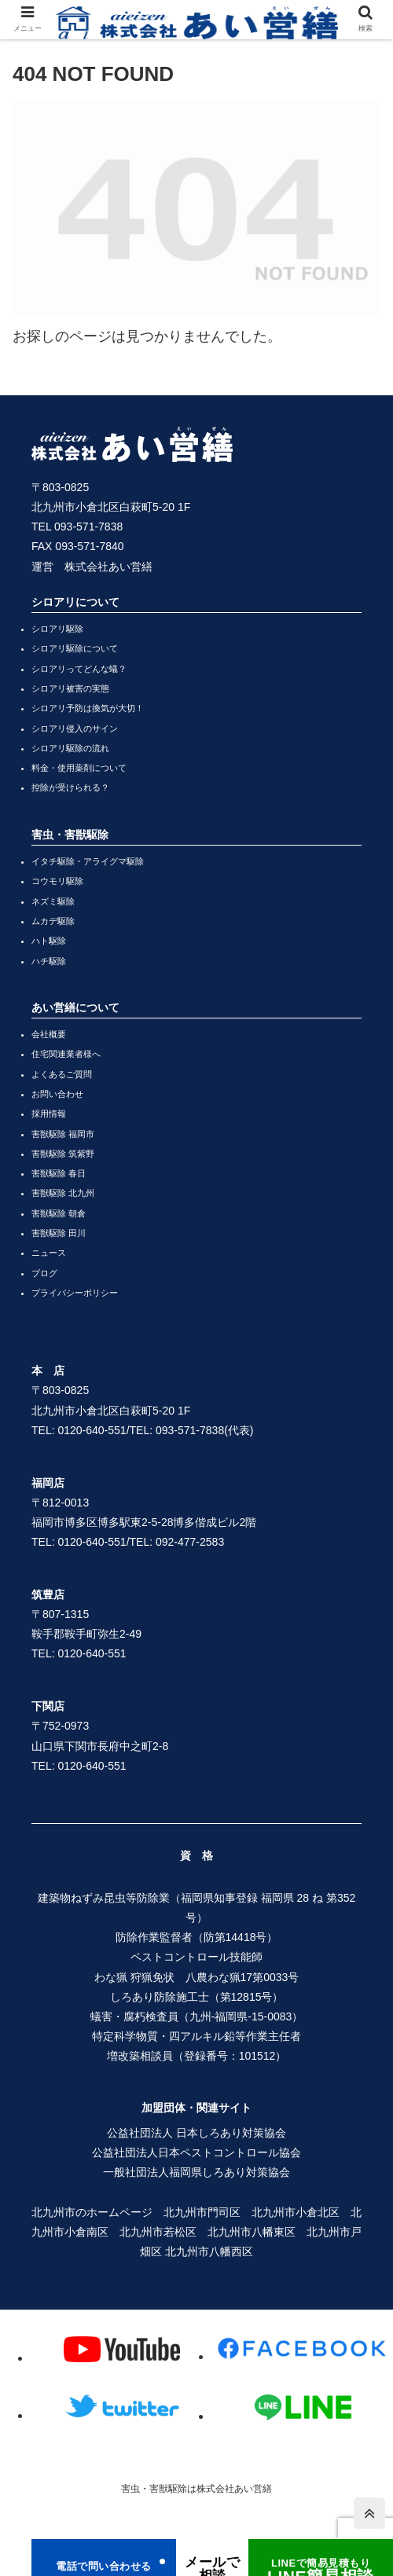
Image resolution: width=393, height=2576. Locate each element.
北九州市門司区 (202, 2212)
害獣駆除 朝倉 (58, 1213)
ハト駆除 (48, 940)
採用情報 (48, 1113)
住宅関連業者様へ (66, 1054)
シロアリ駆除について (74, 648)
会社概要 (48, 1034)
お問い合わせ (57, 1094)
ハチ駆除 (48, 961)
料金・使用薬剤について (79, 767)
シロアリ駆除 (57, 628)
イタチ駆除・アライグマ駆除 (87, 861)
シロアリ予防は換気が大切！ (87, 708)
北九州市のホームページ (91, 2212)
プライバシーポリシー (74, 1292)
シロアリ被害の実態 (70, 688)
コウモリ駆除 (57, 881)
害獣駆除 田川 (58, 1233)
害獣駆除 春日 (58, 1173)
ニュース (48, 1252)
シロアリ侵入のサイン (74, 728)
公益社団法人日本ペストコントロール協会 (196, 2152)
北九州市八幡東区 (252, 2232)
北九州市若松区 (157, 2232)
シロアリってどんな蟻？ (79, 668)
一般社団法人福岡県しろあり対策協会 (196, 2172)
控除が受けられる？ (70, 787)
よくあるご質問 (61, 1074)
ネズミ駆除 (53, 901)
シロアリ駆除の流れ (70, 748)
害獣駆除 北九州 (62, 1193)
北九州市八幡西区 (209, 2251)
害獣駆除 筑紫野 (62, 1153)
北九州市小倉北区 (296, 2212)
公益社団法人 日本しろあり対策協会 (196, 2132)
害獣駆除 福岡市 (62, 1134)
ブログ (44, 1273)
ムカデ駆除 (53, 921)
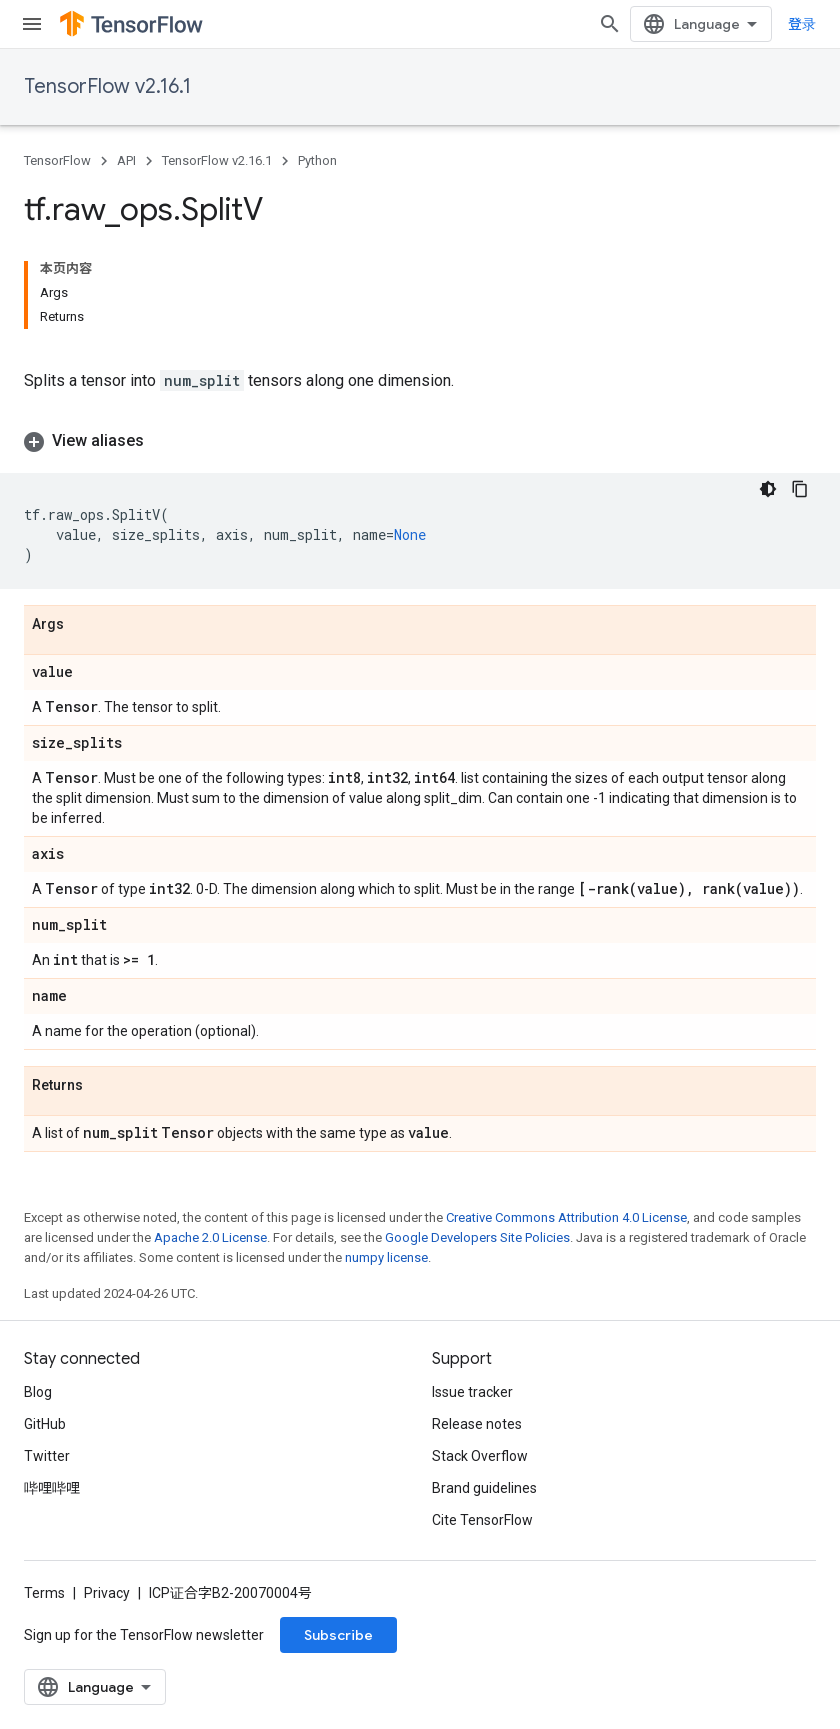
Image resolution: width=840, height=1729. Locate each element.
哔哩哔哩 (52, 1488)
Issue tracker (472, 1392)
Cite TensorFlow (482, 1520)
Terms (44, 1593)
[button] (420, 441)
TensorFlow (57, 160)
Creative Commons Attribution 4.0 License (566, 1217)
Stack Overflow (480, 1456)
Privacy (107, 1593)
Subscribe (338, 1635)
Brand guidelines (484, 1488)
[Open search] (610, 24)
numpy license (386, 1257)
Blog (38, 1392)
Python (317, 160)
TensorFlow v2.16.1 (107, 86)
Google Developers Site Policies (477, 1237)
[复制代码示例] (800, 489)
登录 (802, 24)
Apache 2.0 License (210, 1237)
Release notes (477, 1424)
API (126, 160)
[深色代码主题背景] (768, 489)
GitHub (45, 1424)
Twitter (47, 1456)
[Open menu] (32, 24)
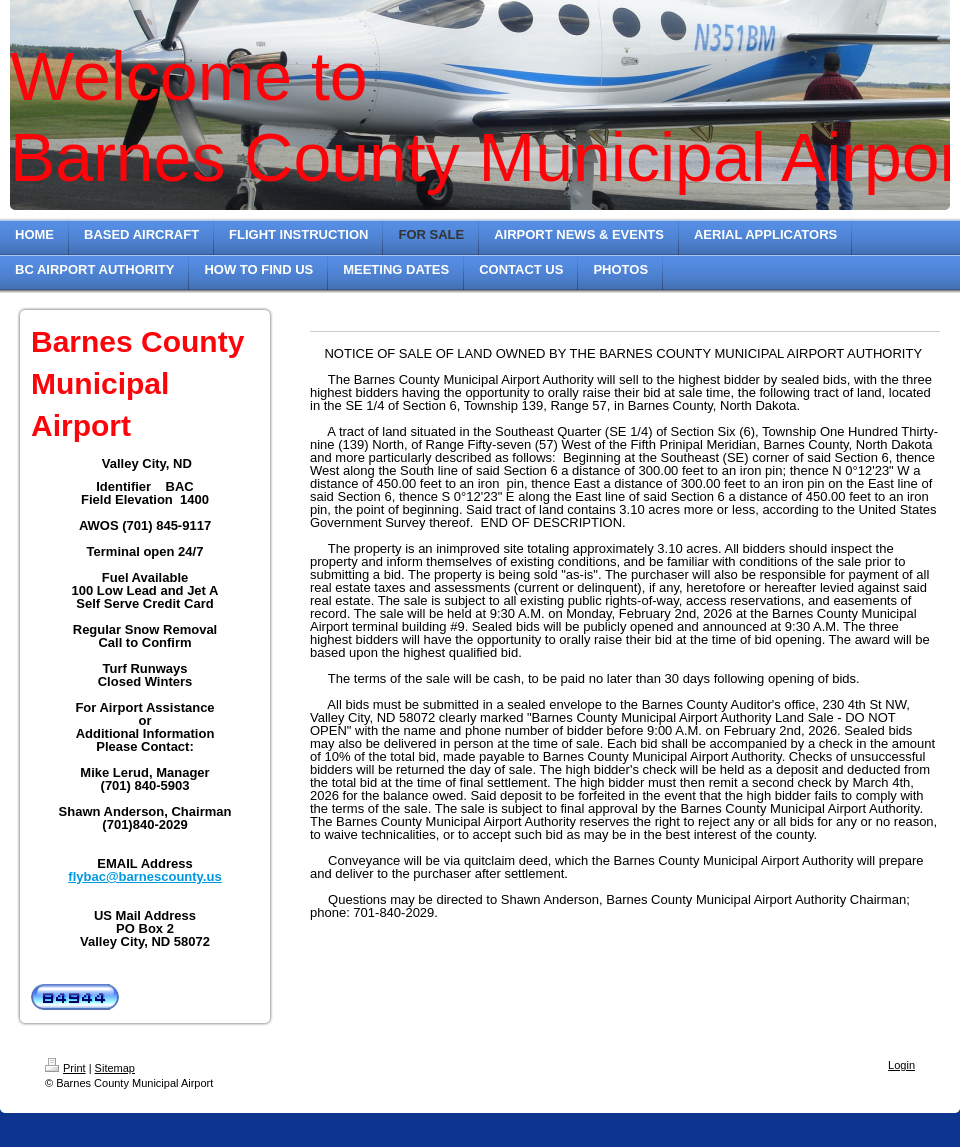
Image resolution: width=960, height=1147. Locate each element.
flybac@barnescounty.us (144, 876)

:: To do ::
Every line from the one holding "公益社団法人 日本しろあり対策協会 (196, 2132)" through the end of the records above must be reproduced verbatim, pictures excepted.

:: Solution for this task ::
公益社団法人 日本しろあり対策協会 (196, 2132)
害獣駆除 福岡市 (62, 1134)
ブログ (44, 1273)
ムカデ駆除 (53, 921)
Image resolution: width=840, height=1729. Locate each element.
哔哩哔哩 (52, 1488)
Issue tracker (472, 1392)
Cite TensorFlow (482, 1520)
Terms (44, 1593)
[button] (420, 441)
TensorFlow (57, 160)
Creative Commons Attribution 4.0 License (566, 1217)
Stack Overflow (480, 1456)
Privacy (107, 1593)
Subscribe (338, 1635)
Brand guidelines (484, 1488)
[Open search] (610, 24)
numpy license (386, 1257)
Blog (38, 1392)
Python (317, 160)
TensorFlow v2.16.1 (107, 86)
Google Developers Site Policies (477, 1237)
[复制代码示例] (800, 489)
登录 (802, 24)
Apache 2.0 License (210, 1237)
Release notes (477, 1424)
API (126, 160)
[深色代码主题背景] (768, 489)
GitHub (45, 1424)
Twitter (47, 1456)
[Open menu] (32, 24)
Image resolution: width=960, height=1147. Locate each element.
flybac@barnescounty.us (144, 876)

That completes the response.